Saved entries:
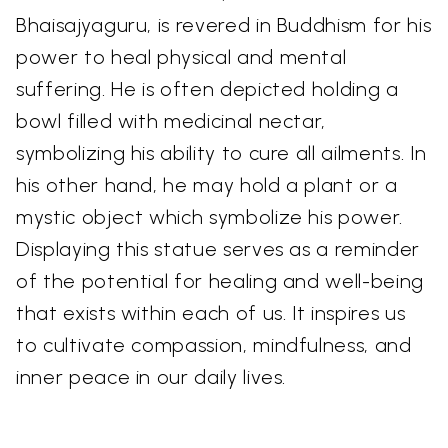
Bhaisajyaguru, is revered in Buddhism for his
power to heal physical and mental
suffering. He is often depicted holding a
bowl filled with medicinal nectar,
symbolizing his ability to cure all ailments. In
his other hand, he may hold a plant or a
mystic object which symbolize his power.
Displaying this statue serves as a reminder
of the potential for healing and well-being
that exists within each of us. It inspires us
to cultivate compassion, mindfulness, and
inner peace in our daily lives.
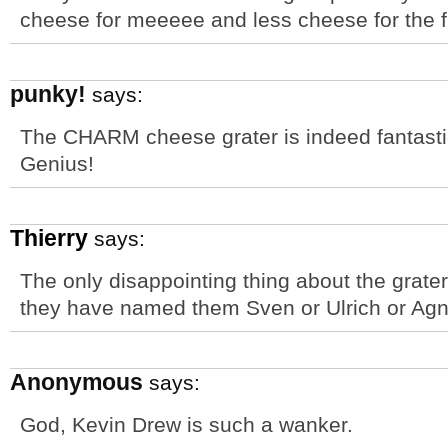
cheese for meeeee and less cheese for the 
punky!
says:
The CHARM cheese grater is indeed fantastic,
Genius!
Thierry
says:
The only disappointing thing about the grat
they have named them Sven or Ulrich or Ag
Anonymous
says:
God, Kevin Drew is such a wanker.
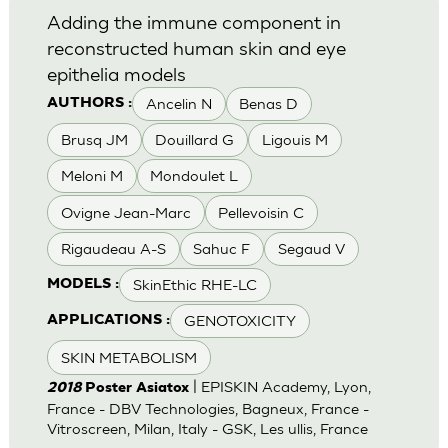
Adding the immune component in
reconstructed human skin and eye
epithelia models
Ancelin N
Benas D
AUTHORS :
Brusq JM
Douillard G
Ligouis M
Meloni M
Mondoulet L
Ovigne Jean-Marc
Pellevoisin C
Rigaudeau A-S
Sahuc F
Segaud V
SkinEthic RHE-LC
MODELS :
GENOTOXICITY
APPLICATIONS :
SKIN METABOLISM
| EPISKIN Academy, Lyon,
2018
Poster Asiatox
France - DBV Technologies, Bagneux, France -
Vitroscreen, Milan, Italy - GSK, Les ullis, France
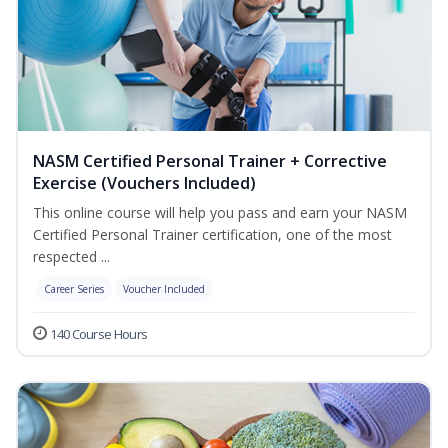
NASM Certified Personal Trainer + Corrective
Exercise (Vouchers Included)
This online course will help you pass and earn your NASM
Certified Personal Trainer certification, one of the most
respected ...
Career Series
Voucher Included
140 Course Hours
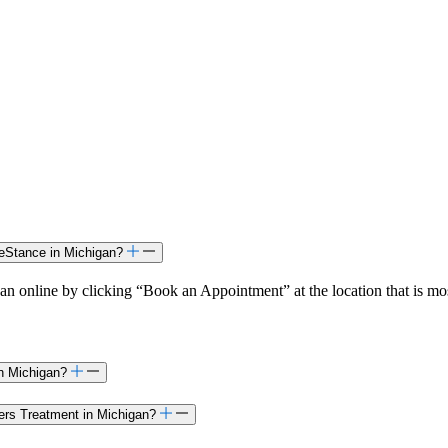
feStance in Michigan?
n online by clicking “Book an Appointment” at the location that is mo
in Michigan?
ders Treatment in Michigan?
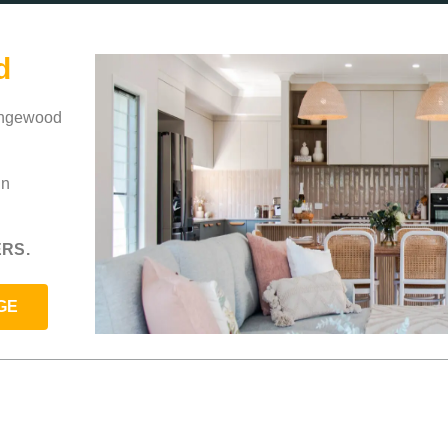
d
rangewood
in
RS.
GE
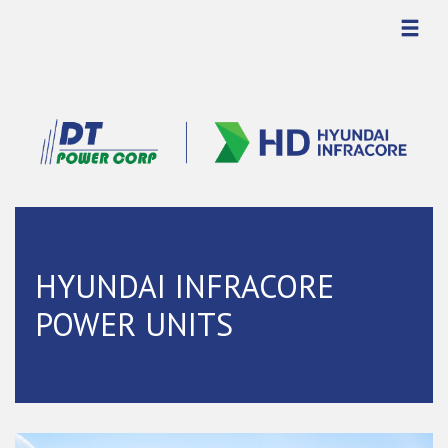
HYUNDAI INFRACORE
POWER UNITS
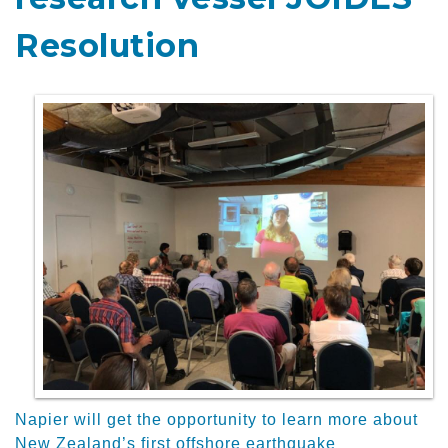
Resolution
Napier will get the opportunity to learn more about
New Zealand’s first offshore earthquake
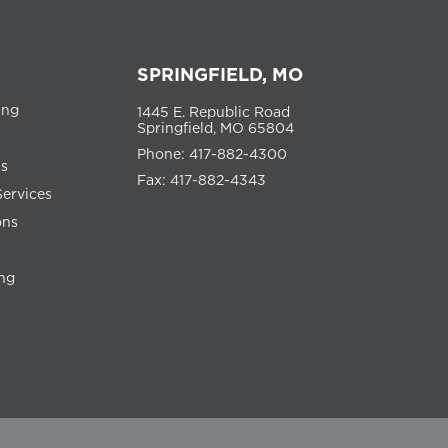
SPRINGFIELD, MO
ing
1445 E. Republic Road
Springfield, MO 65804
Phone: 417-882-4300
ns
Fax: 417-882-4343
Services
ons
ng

==

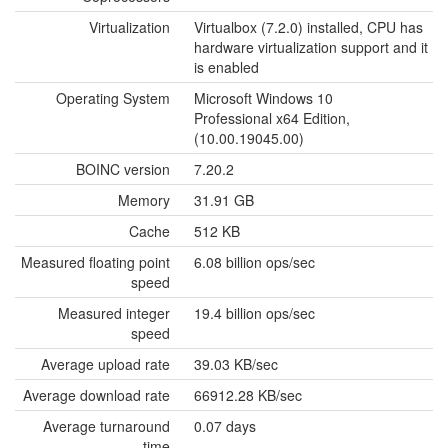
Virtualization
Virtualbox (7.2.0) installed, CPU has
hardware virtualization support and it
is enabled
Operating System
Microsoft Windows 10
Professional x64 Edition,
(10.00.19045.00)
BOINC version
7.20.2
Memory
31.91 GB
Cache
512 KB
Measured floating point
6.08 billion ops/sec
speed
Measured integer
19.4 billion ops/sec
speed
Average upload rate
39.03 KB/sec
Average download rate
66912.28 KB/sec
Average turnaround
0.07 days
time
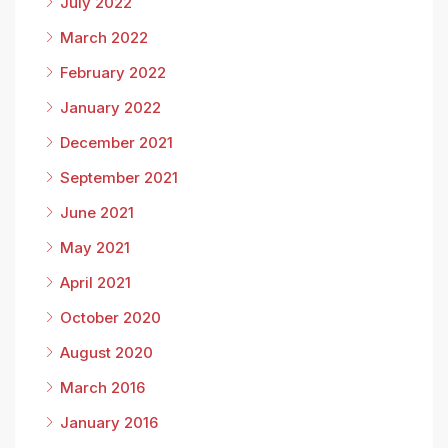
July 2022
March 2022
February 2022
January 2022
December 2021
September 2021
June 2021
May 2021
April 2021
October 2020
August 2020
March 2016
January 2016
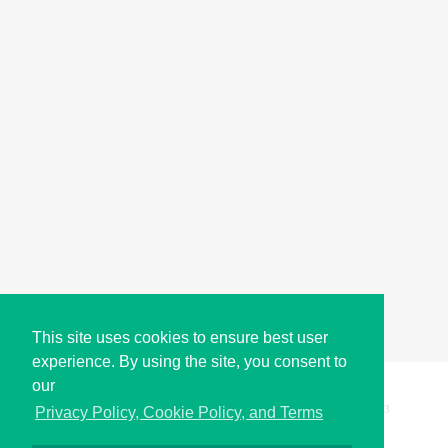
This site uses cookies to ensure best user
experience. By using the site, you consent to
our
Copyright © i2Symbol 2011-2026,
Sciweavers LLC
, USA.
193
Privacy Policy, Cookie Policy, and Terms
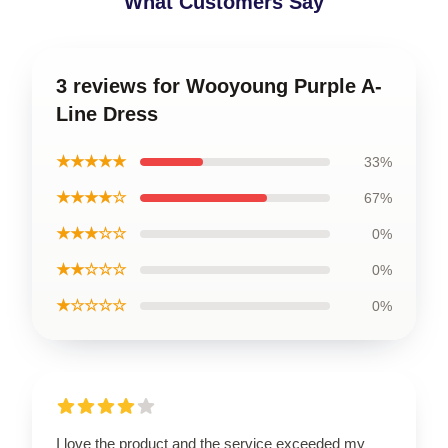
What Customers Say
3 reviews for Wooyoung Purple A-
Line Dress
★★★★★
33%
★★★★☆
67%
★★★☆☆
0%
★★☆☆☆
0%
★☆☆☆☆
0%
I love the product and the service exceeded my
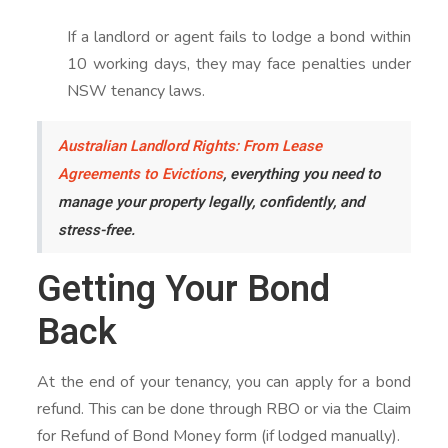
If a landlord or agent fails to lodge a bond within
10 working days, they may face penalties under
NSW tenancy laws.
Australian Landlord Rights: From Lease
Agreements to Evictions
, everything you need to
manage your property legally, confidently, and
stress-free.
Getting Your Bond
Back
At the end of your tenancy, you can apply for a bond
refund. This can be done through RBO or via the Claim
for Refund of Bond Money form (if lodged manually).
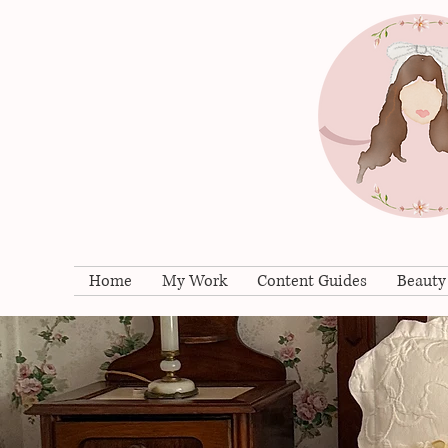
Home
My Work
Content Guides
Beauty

_Task to complete_
Each line of the entries that contains the word "site" should be listed.

_Response for this exercise_
This site uses cookies to ensure best user
experience. By using the site, you consent to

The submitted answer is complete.